The Praying Mantis
- Pol Turon Contreras
- Oct 13
- 4 min read
Praying mantids are insects, which are part of a taxonomic group called montodea and there are about 2,500 species of praying mantids. For a long time, people thought their closest relatives were stick insects due to their resemblance, but recent studies found that they are more closely related to cockroaches and termites. They live in tempered and tropical climates and are spread around the globe on all the continents except for Antarctica. Praying mantids have been around for a long time, which can be seen from the few fossils of mantids found in amber and compressed rock. These mantids are very similar to the ones we see today, suggesting they have not evolved much over time. The oldest fossil found is from 135 million years ago, which means the earliest species of mantids were walking the earth at the same time as the t-rex and the triceratops.

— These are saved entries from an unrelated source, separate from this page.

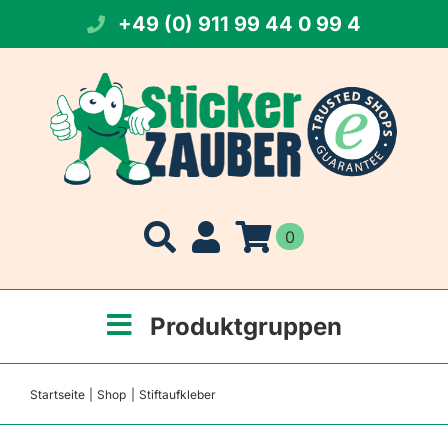
Zum
+49 (0) 911 99 44 0 99 4
Inhalt
springen
0
Produktgruppen
Startseite
Shop
Stiftaufkleber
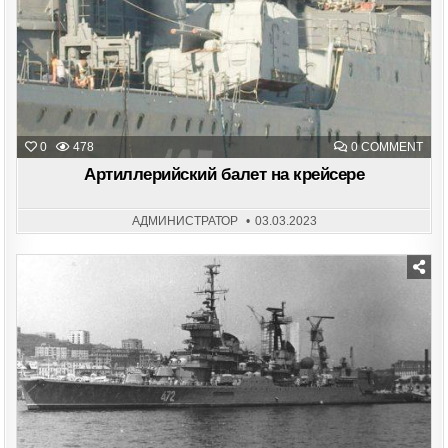
ON
0
478
0 COMMENT
АРТ
БАЛ
Артиллерийский балет на крейсере
НА
КРЕ
АДМИНИСТРАТОР
03.03.2023
Posted
in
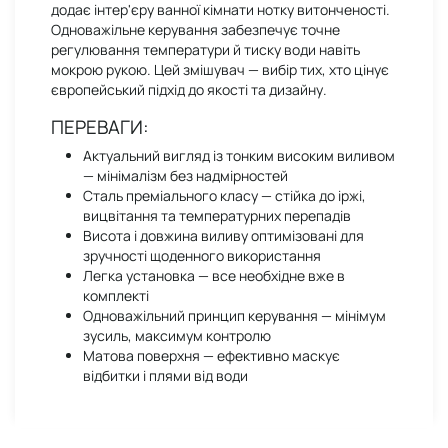
додає інтер'єру ванної кімнати нотку витонченості.
Одноважільне керування забезпечує точне
регулювання температури й тиску води навіть
мокрою рукою. Цей змішувач — вибір тих, хто цінує
європейський підхід до якості та дизайну.
ПЕРЕВАГИ:
Актуальний вигляд із тонким високим виливом
— мінімалізм без надмірностей
Сталь преміального класу — стійка до іржі,
вицвітання та температурних перепадів
Висота і довжина виливу оптимізовані для
зручності щоденного використання
Легка установка — все необхідне вже в
комплекті
Одноважільний принцип керування — мінімум
зусиль, максимум контролю
Матова поверхня — ефективно маскує
відбитки і плями від води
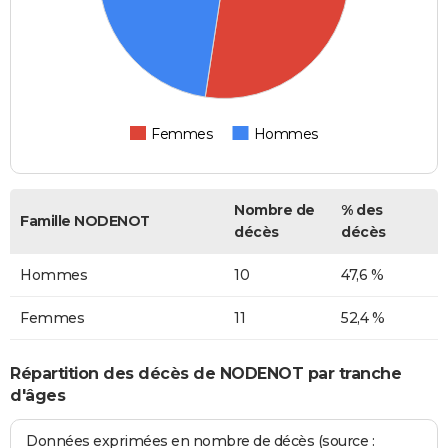
Femmes
Hommes
Nombre de
% des
Famille NODENOT
décès
décès
Hommes
10
47,6 %
Femmes
11
52,4 %
Répartition des décès de NODENOT par tranche
d'âges
Données exprimées en nombre de décès (source :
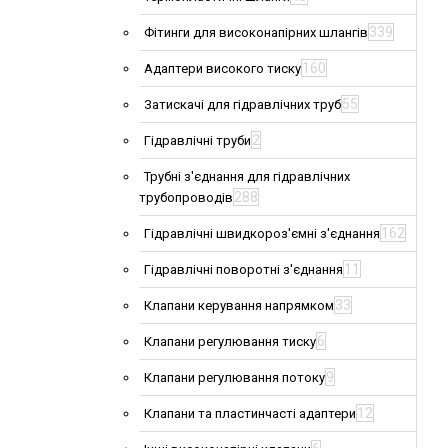
339
Фітинги для високонапірних шлангів
160
Адаптери високого тиску
55
Затискачі для гідравлічних труб
2
Гідравлічні труби
Трубні з'єднання для гідравлічних
288
трубопроводів
162
Гідравлічні швидкороз'ємні з'єднання
11
Гідравлічні поворотні з'єднання
33
Клапани керування напрямком
6
Клапани регулювання тиску
9
Клапани регулювання потоку
12
Клапани та пластинчасті адаптери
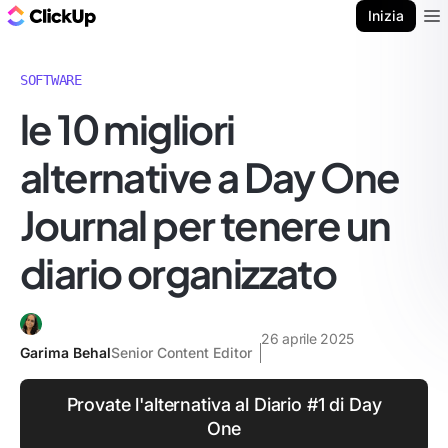
Blog di ClickUp
Inizia
Ope
SOFTWARE
le 10 migliori
alternative a Day One
Journal per tenere un
diario organizzato
26 aprile 2025
Garima Behal
Senior Content Editor
Provate l'alternativa al Diario #1 di Day
One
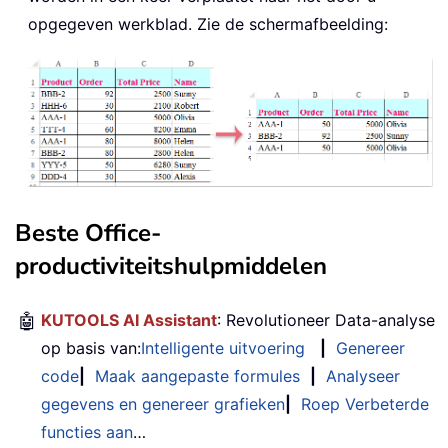
opgegeven werkblad. Zie de schermafbeelding:
Beste Office-
productiviteitshulpmiddelen
🤖
KUTOOLS AI Assistant
: Revolutioneer Data-analyse
op basis van:
Intelligente uitvoering
|
Genereer
code
|
Maak aangepaste formules
|
Analyseer
gegevens en genereer grafieken
|
Roep Verbeterde
functies aan
…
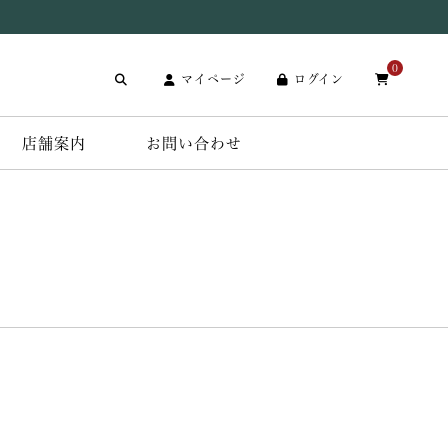
0
マイページ
ログイン
店舗案内
お問い合わせ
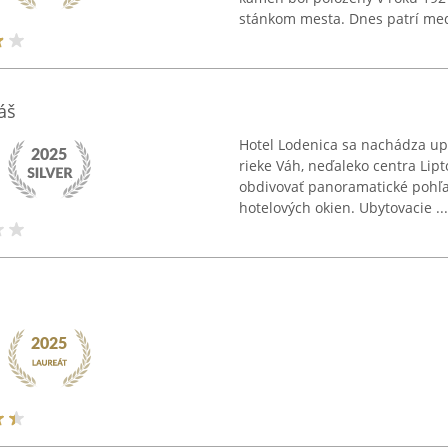
stánkom mesta. Dnes patrí medz
áš
Hotel Lodenica sa nachádza upro
rieke Váh, neďaleko centra Lip
obdivovať panoramatické pohľa
hotelových okien. Ubytovacie ...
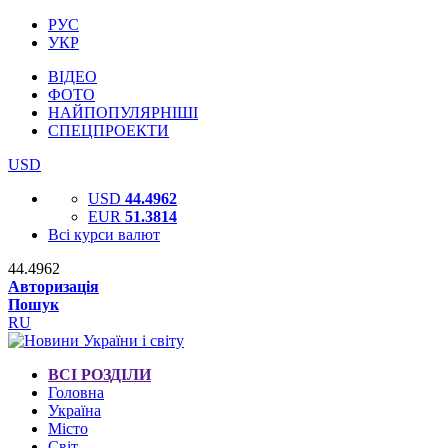
РУС
УКР
ВІДЕО
ФОТО
НАЙПОПУЛЯРНІШІ
СПЕЦПРОЕКТИ
USD
USD
44.4962
EUR
51.3814
Всі курси валют
44.4962
Авторизація
Пошук
RU
ВСІ РОЗДІЛИ
Головна
Україна
Місто
Світ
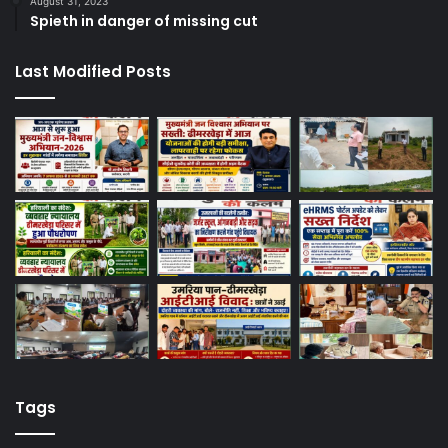
August 31, 2023
Spieth in danger of missing cut
Last Modified Posts
Tags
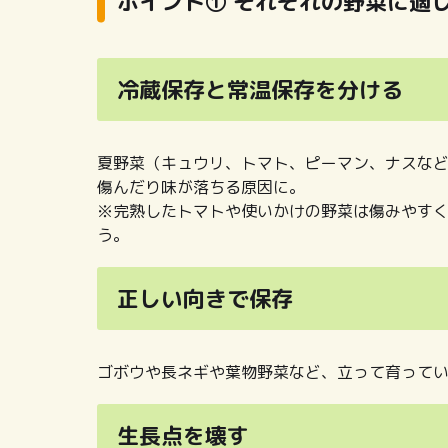
ポイント① それぞれの野菜に適
冷蔵保存と常温保存を分ける
夏野菜（キュウリ、トマト、ピーマン、ナスな
傷んだり味が落ちる原因に。
※完熟したトマトや使いかけの野菜は傷みやす
う。
正しい向きで保存
ゴボウや長ネギや葉物野菜など、立って育って
生長点を壊す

Praying mantids are odd looking creatures with small triangular heads holding a pair of two beady eyes, followed by a long and narrow thorax and abdomen. They have six legs, as all insects do, but their front legs are quite odd. This is because the pair of claws praying mantids have are actually its two front legs, which are called abducting legs or raptoriales. Their legs have evolved to specialize in hunting prey by becoming longer, having more muscle attachments to increase speed the claws can extend and catch the prey before it can get away, and having many small spikes in the inside of the claws allowing them to get a better grip on their prey.

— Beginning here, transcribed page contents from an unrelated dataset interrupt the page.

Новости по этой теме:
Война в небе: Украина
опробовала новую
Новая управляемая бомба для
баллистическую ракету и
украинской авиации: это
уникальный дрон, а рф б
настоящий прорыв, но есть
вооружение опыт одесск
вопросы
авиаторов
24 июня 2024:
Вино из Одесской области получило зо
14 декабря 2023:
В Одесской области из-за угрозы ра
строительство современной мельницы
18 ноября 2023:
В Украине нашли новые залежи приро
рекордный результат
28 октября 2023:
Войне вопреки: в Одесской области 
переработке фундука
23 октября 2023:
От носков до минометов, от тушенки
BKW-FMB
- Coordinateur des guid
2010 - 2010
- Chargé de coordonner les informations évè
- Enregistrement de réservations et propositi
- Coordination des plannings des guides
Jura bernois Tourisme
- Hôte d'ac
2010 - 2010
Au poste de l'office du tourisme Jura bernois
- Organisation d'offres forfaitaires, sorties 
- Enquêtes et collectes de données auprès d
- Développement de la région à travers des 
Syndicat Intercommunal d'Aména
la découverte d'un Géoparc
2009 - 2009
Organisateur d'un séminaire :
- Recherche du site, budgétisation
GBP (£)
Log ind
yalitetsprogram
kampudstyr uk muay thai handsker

Praying mantids are carnivores and have a very wide range in diet, but their diet mostly consists of multiple types of insects like cockroaches, beetles, all kinds of larvae, and arachnids. However, they have even been seen hunting small mammals like shrews, small birds like hummingbirds, and even some species of lizards and snakes. Mantids catch this prey using their camouflage to ambush them. Depending on the species of mantis, they can be green to camouflage with leaves, brown to look like branches and even some shades of white and pink to blend in with some species of flower, mostly orchids. This allows them to either look harmless to their prey, making them completely ignore the mantis until they get too close and become food for the praying mantis, or they can even look like the prey's food, attracting the prey towards them. This is a very efficient way of hunting since they do not burn much energy chasing after prey.

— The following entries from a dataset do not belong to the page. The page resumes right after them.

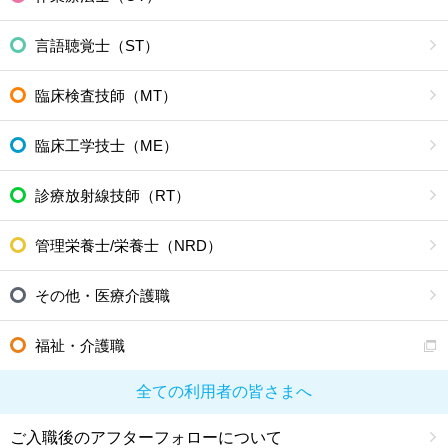
言語聴覚士（ST）
臨床検査技師（MT）
臨床工学技士（ME）
診療放射線技師（RT）
管理栄養士/栄養士（NRD）
その他・医療介護職
福祉・介護職
全ての利用者の皆さまへ
ご入職後のアフターフォローについて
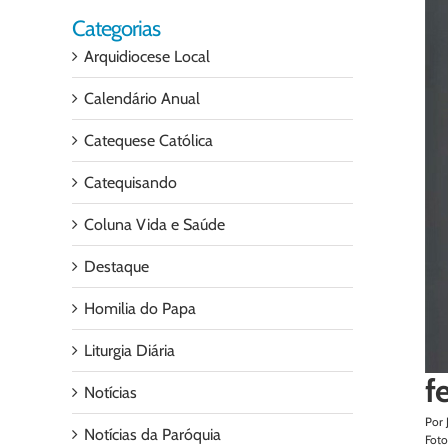
Categorias
Arquidiocese Local
Calendário Anual
Catequese Católica
Catequisando
Coluna Vida e Saúde
Destaque
Homilia do Papa
Liturgia Diária
f
Notícias
Por 
Notícias da Paróquia
Foto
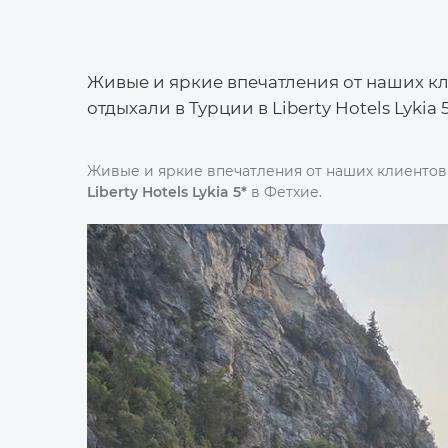
Живые и яркие впечатления от наших кл
отдыхали в Турции в Liberty Hotels Lykia 
Живые и яркие впечатления от наших клиентов 
Liberty Hotels Lykia 5*
в Фетхие.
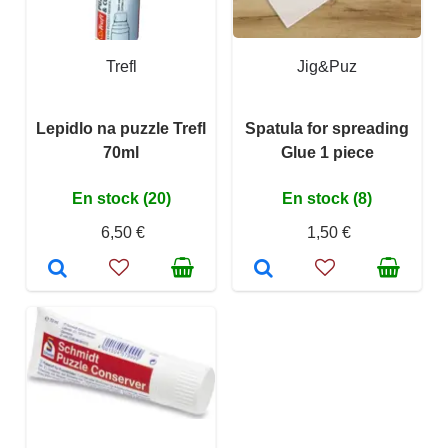
Trefl
Jig&Puz
Lepidlo na puzzle Trefl
Spatula for spreading
70ml
Glue 1 piece
En stock (20)
En stock (8)
6,50 €
1,50 €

Another useful sense that praying mantids have that is key to their hunting strategy is their sense of sight. Although it’s hard to see, praying mantids have five eyes, two very distinguishable compound eyes on the sides of their heads and three pseudo eyes on top of their heads between the antennae. The pseudo eyes on top of their heads, also known as “ocellis” are triangular and small eyes, which are only capable of seeing movement. The two big eyes at the sides of their faces are called compound eyes due to them consisting of many long tubes with cells at the end that capture light. These are called ommatidia and mantids have evolved to contain up to 100,000 ommatidia in each eye for greater precision in their sight. They have two types of ommatidia:the peripheral ommatidia that detects movement of prey close by and another which is much denser in light receptors called the fovea which is used to zero in on their prey. These highly specialized eyes provide excellent 3d vision, also known as stereo vision, which is crucial for the praying mantids' hunting methods, which require them to know exactly when their prey gets into striking distance.
Another fun fact about their eyes is that paring mantids look like they have black pupils that follow you around but it’s all an optical illusion. These mantids, like I mentioned before, have ommatidia which are long tubes that lead to their light receptors, but while the tubes are a pale green the light receptors absorb all the light available, making them appear black, and since you only see the end of the tubes which are right In front of your eyes you only see one spot with the dark light receptors, which looks like its pupils, and when you move the pupils look like they're following you but in reality only your perception of the eyes are changing.
Due to their small size, mantids get preyed on by a lot of bigger animals like birds, fish, small mammals and large spiders, especially bats who can detect them using echolocation instead of using their sense of sight. This means that the praying mantids’ camouflage is completely useless against them, although this predator-prey relationship has been going on for so long that mantids have evolved to solve this using a singular ear they have on their chest. This ear is very good at detecting sounds at a high frequency, as high as 24,000 hertz. that humans can’t perceive them. Since bats use sounds at these high frequencies to detect their prey through echolocation, the praying mantids can detect a bat coming thanks to the fact that they use sharp pulses of these high frequency sounds whenever they are locking onto prey. When a mantis hears this it starts diving to the ground in a spiral, faster than it would free falling, as they actively fly downwards to get away from the bat as fast as possible. This behaviour has specially evolved purely to avoid being preyed upon by bats, and this results in about an 80% chance of the mantis not being eaten.
Mantids are truly a remarkable group of insects between their weird anatomy, amazing eyesight and very deceptive camouflage.Thanks to all these adaptations, mantids have become fearsome predators that can hunt almost everything around their size and evade many of their predators, allowing them to thrive in all the continents except Antarctica.